Raw data:
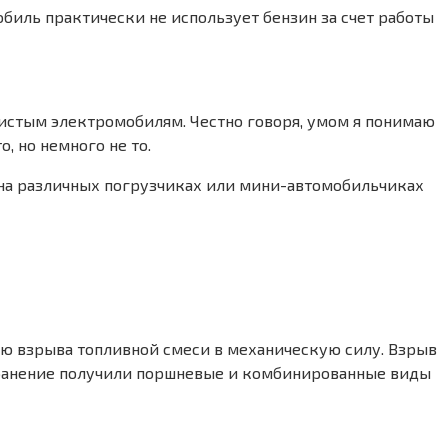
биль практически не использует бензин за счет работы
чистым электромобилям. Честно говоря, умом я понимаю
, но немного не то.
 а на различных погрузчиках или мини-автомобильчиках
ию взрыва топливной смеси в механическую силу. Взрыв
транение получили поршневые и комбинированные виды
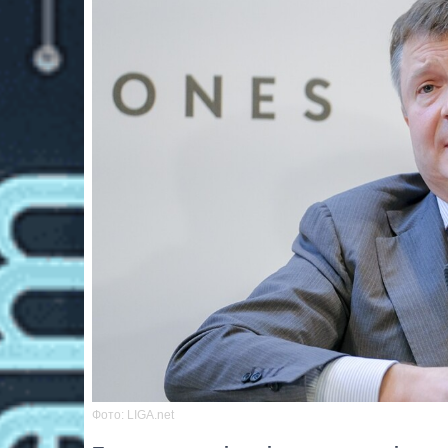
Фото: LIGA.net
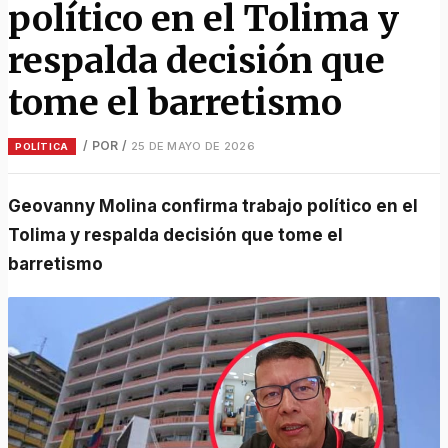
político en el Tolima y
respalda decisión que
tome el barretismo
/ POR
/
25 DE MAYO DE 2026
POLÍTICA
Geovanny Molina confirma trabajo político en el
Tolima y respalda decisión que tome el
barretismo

...

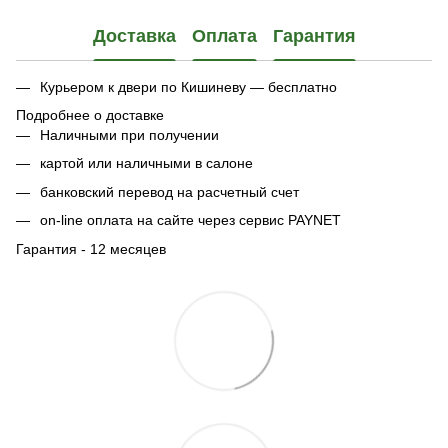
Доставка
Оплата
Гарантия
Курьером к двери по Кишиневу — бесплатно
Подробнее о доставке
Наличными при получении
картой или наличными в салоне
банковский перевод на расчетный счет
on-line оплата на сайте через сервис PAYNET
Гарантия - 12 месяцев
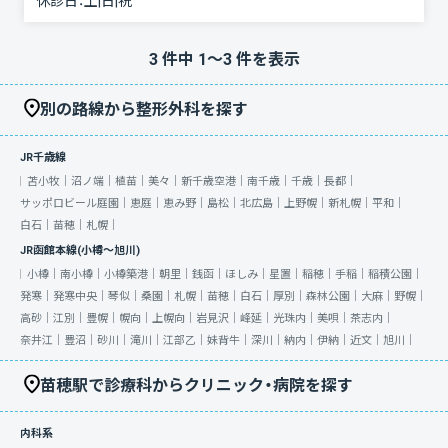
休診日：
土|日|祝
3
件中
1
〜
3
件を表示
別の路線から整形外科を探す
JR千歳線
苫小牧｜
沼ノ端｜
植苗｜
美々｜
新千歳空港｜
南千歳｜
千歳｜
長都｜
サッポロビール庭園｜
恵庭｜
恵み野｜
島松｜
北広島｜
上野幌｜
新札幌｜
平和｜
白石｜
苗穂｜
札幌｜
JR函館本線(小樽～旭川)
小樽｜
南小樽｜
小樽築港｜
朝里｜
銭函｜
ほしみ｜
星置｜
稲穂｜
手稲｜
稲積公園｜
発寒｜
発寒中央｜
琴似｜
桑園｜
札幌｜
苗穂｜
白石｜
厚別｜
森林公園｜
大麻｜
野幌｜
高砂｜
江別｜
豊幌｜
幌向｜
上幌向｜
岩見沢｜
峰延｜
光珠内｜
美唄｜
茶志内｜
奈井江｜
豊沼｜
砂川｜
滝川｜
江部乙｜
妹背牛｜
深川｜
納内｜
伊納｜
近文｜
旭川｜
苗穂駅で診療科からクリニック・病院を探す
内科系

What you are asked to do: The answer should be a single number: how many lines of the entries hold "decisión".

Output below: 2